REINFORCE not able to learn policy

Hi everyone,

I´m trying to implement REINFORCE as described in Sutton

However it doesn´t seem to be learning. Bellow is the code for the train function (using Gymnasium CartPole-v1)

´´´
def train(ep, policy, optimizer, gamma=1):
G = 0
for t in range(len(ep)-1):
st, at, rt = ep[t]
G = rt + gamma * G
pi = torch.log(policy(st)[at]) # My NN last layer is a softmax
loss = -G*pi
optimizer.zero_grad()
loss.backward()
torch.nn.utils.clip_grad_norm_(policy.parameters(), 1.)
optimizer.step()
´´´

What it does is basicaly choose to ways, go for a real bad policy, averaging 10 for the rewards (while a random agente usually scores in the ~20s) or learn a little bit and stay arround 80 avg reward.

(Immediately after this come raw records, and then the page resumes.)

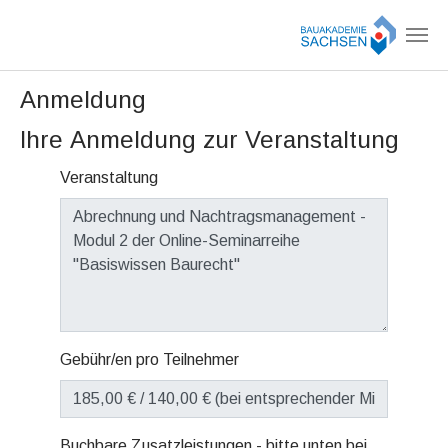
Zum Hauptinhalt springen
Anmeldung
Ihre Anmeldung zur Veranstaltung
Veranstaltung
Gebühr/en pro Teilnehmer
Buchbare Zusatzleistungen - bitte unten bei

First I thought that the policy was changing to abruptly so I inserted the clip_grad_norm_, which increased the amount of time the agent got stucked at the 80ish but didn´t did much else (maybe got stucked in some local minima?)

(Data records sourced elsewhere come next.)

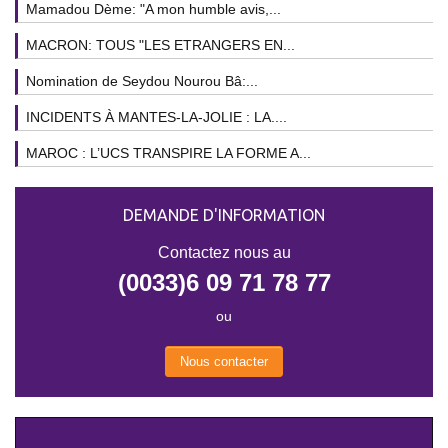
Mamadou Dème: "A mon humble avis,...
MACRON: TOUS "LES ETRANGERS EN...
Nomination de Seydou Nourou Bâ:...
INCIDENTS À MANTES-LA-JOLIE : LA....
MAROC : L’UCS TRANSPIRE LA FORME A...
DEMANDE D'INFORMATION
Contactez nous au
(0033)6 09 71 78 77
ou
Nous contacter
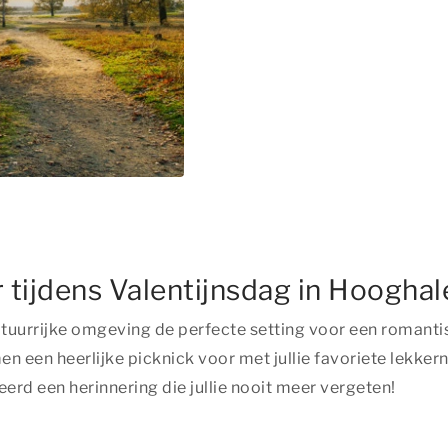
 tijdens Valentijnsdag in Hooghal
atuurrijke omgeving de perfecte setting voor een romanti
n een heerlijke picknick voor met jullie favoriete lekker
erd een herinnering die jullie nooit meer vergeten!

I tried to play with weight initialization, net archetecture but to no avail. I would appreciate if someone could shed light in what maybe the issue.

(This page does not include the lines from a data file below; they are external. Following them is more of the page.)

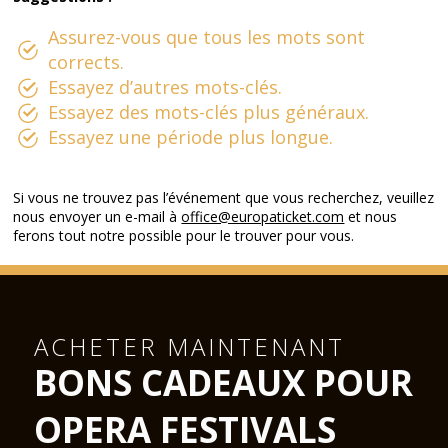
Assurez-vous que tous les mots sont
corrects.
Essayez d’autres mots-clés.
Essayez des mots-clés plus généraux.
Essayez une période plus longue.
Si vous ne trouvez pas l’événement que vous recherchez, veuillez
nous envoyer un e-mail à
office@europaticket.com
et nous
ferons tout notre possible pour le trouver pour vous.
ACHETER MAINTENANT
BONS CADEAUX POUR
OPERA FESTIVALS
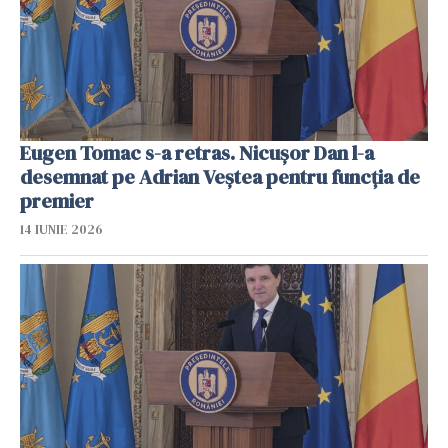
Eugen Tomac s-a retras. Nicușor Dan l-a
desemnat pe Adrian Veștea pentru funcția de
premier
14 IUNIE 2026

Not sure this naive version will do the job if the task is hard-ish… You should perhaps use some more evolved algorithm like PPO or a better advantage estimation like GAE.
One thing I spotted in the code is that you seem to be computing the advange starting from t=0 and ending at t=H, but it should be

for t in range(len(traj), -1, -1):
    G = r[t] + gamma * G
1 Like

Not sure this naive version will do the job if the task is hard-ish…

Yeah, I was wondering about that, however I was expecting some sort of “asymptotically” learning instead of the plateau that is happening
train_reinforce
This Is a “good” run (blue lines the reward for each episode the orange is the moving average)

You should perhaps use some more evolved algorithm like PPO or a better advantage estimation like GAE.

I´m trying to implement the algorithms my self to get a better fealling for how things work, PPO is the next one.